Battle of Cape Spada

ADMIRAL MEZEVIRIS

The naval war of the Mediterranean 1939-1945

The Battle of Cape Spada

(source: G. Mezeviris  Vice- Admiral R.H.N.,"The Conclusions of

the Naval War of the Mediterranean 1939-1945", Athens 1961)

 

“The Italians had decided to reinforce their forces of the island of Leros of the Dodecanese with two light cruisers the Giovani della BANDE NERE and the Bartolomeo COLLEONI, in the objective of executing from there attacks against the British convoys crossing the Greek seas.
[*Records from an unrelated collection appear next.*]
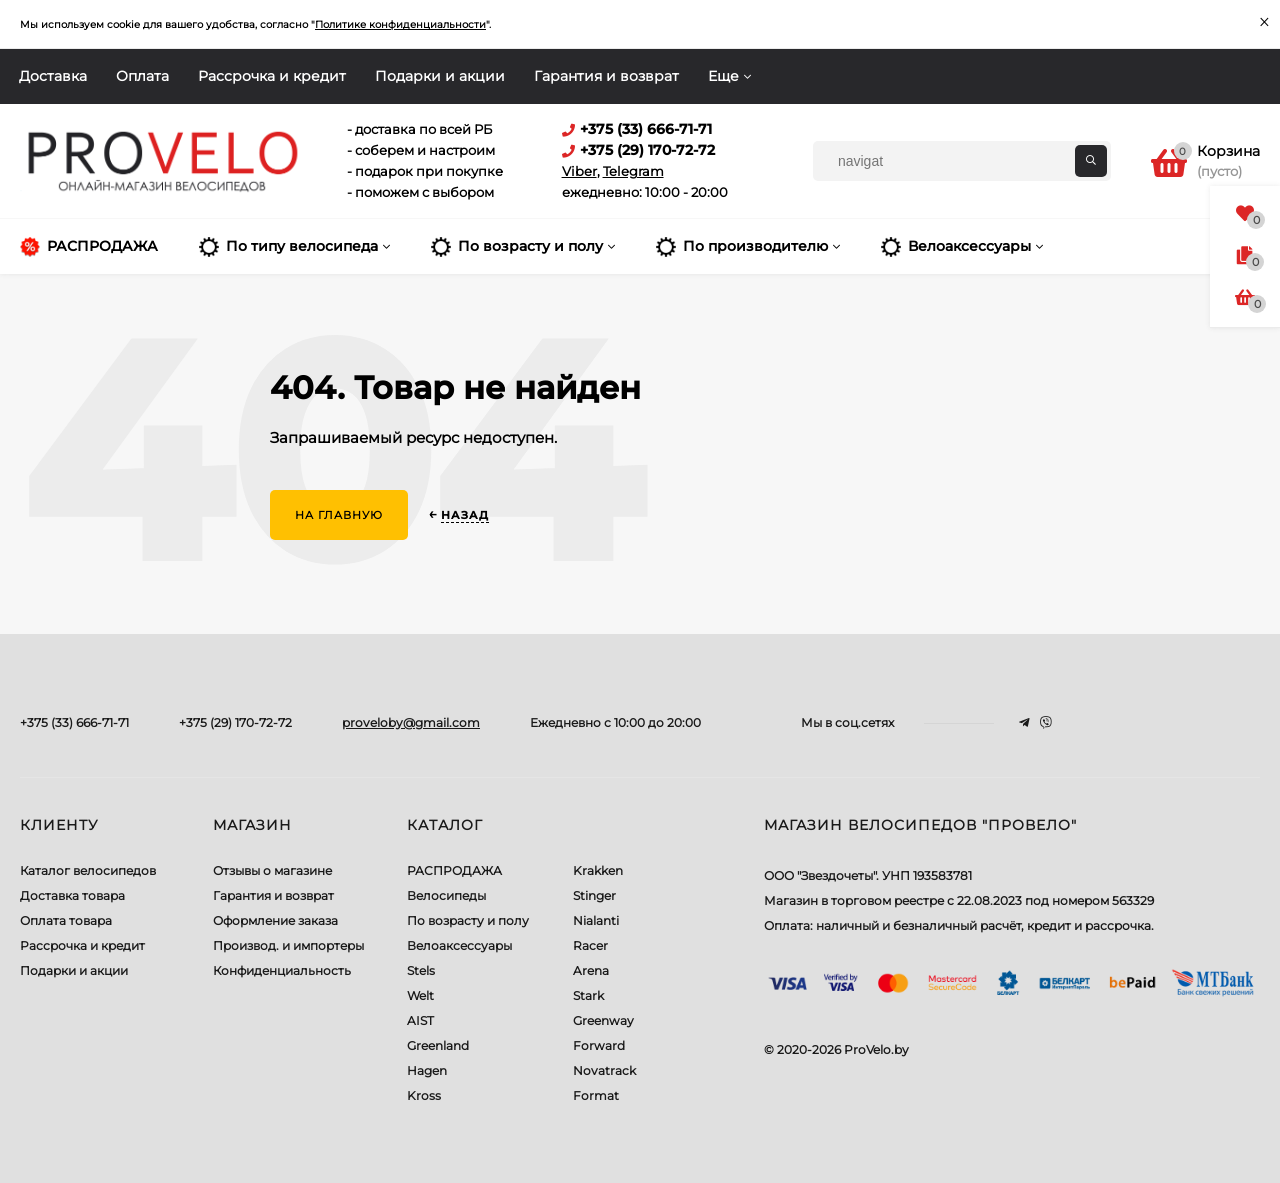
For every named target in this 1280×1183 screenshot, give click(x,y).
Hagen (427, 1070)
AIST (420, 1020)
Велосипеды (446, 895)
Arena (591, 970)
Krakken (598, 870)
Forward (599, 1045)
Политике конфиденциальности (400, 24)
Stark (588, 995)
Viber (579, 171)
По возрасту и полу (468, 920)
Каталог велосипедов (88, 870)
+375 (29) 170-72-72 (235, 722)
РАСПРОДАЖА (454, 870)
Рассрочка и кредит (272, 76)
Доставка (53, 76)
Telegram (633, 171)
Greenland (438, 1045)
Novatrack (604, 1070)
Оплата (142, 76)
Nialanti (596, 920)
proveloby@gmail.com (411, 722)
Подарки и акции (440, 76)
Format (596, 1095)
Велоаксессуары (459, 945)
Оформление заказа (275, 920)
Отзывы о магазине (272, 870)
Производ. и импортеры (288, 945)
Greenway (603, 1020)
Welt (420, 995)
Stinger (594, 895)
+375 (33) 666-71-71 (74, 722)
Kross (424, 1095)
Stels (421, 970)
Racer (590, 945)
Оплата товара (66, 920)
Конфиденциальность (282, 970)
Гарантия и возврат (606, 76)
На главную (339, 515)
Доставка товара (72, 895)
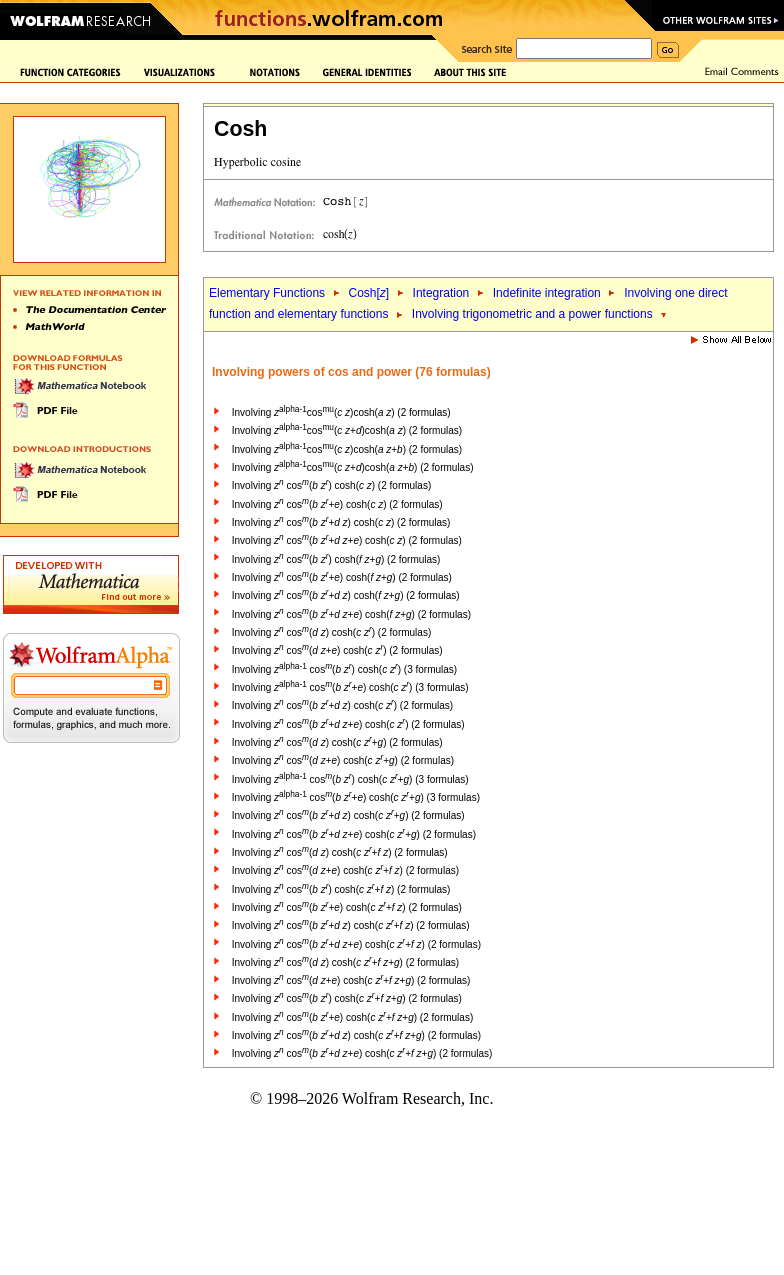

 Giovani della BANDE NERE 

 

 

 

                    Bartolomeo COLLEONI  

 

 

                                                                                               

At about the same time the British had sent the protected Australian 7.000 tons cruiser HMAS SYDNEY and 5 destroyers to attack the Italian transports between Italy and the Dodecanese.  Four British destroyers would execute antisubmarine sweeps North of Crete, while the cruiser with one destroyer would be heading to the Saronic Golf.

 

 

           HMAS SYDNEY

 

On the dawn of July 19, 1940, near Cape Spade of Crete the 4 British destroyers encountered the 2 Italian cruisers and the later opened fire.

 

The destroyers escaped east at full speed and simultaneously asked the SYDNEY, which was sailing some 45 miles north, to rush to meet them.  The Italian cruisers came suddenly upon the Australian and a battle was engaged.  The COLLEONI received a hit in the engine room, was immobilized and then was sunk by torpedoes launched from the destroyers.  The BANDE NERE continued alone the fight for about one hour and succeeded a hit on SYDNEY, which was not badly damaged.

                                                                                                                         the sinking of the COLLEONI

 

The battle ended when the ammunitions of the SYDNEY were exhausted and had to leave, while the Italian cruiser arrived safely at Benghazi.

 

The Italian Air force was one more time absent.  The bombers that the Dodecanese had requested, although they were at one hour flight distance, arrived after 5 hours when the battle was over long ago.  Their only action was to attack the British destroyers that were saving the shipwrecked of the COLLEONI, obliging them to abandon them.  On the other hand, if the air reconnaissance had detected the British force, the Italian cruisers would have avoided the encounter.

 

The consequence of this battle was that the Italians have not tried again to reinforce with cruisers their forces of Leros.  This was helpful for us Greeks too, because their presence during the Greek-Italian war would have been a very big nuisance for our convoys in the Aegean, given that we didn’t dispose a similar type of ship to protect them.”